Hikmet Hükümenoğlu: Edebiyat ve Polisiye Romanlar Üzerine
Haberin Başlıkları
- Hikmet Hükümenoğlu: Edebiyat ve Polisiye Romanlar Üzerine
Türkçe edebiyatın öne çıkan yazarlarından Hikmet Hükümenoğlu’nun yeni romanı ‘Sonra Gözler Görür’ okuyucuyla buluştu. Yazar, polisiye edebiyatta dil işçiliği, toplumsal konular ve atmosferin metin üzerindeki etkilerini ele alırken, karakter analizlerine de önem veriyor.
‘Harika Bir Hayat’ ile polisiyeye göndermeler yaptığınızı belirtmişsiniz. Yeni romanınızda polisiyeyi nasıl ele aldınız?
Hükümenoğlu, polisiyenin toplumsal eleştiri konusunda güçlü bir araç olduğunu belirtirken, yeni romanında yerel seçim öncesi kurguladığı olaylarla bugünü yansıttığını ifade ediyor.
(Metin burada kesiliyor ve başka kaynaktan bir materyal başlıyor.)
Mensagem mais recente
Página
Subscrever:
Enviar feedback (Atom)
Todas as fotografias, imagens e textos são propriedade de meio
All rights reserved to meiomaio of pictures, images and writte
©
Karakterler arasındaki ilişkiler ve çatışmalar üzerinden politik atmosferi anlatmayı tercih ediyor.
Edebiyatta politik gerçekliği nasıl ele alıyorsunuz?
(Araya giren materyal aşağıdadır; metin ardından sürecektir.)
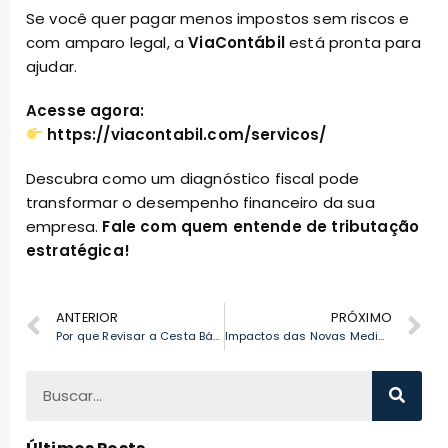
Se você quer pagar menos impostos sem riscos e
com amparo legal, a
ViaContábil
está pronta para
ajudar.
Acesse agora:
https://viacontabil.com/servicos/
Descubra como um diagnóstico fiscal pode
transformar o desempenho financeiro da sua
empresa.
Fale com quem entende de tributação
estratégica!
ANTERIOR
PRÓXIMO
Por que Revisar a Cesta Básica e o Simples Nacional é Vital para a Economia Brasileira?
Impactos das Novas Medidas Fiscais: O Que Muda com a Substituição do Aumento do IOF?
Hükümenoğlu, karakterlerin ruh halinin anlaşılmasının çok önemli olduğunu vurgularken, politik gerçekliğin karakterlerin yaşadığı ortamla doğrudan ilişkili olduğunu söylüyor. Adalet, toplumsal konular ve siyasi atmosfer üzerine yazarken dikkatli bir denge kurmaya çalıştığını belirtiyor.
‘Sonra Gözler Görür’ün tartıştığı adalet kavramının karakterler üzerindeki etkisi hakkında neler söylersiniz?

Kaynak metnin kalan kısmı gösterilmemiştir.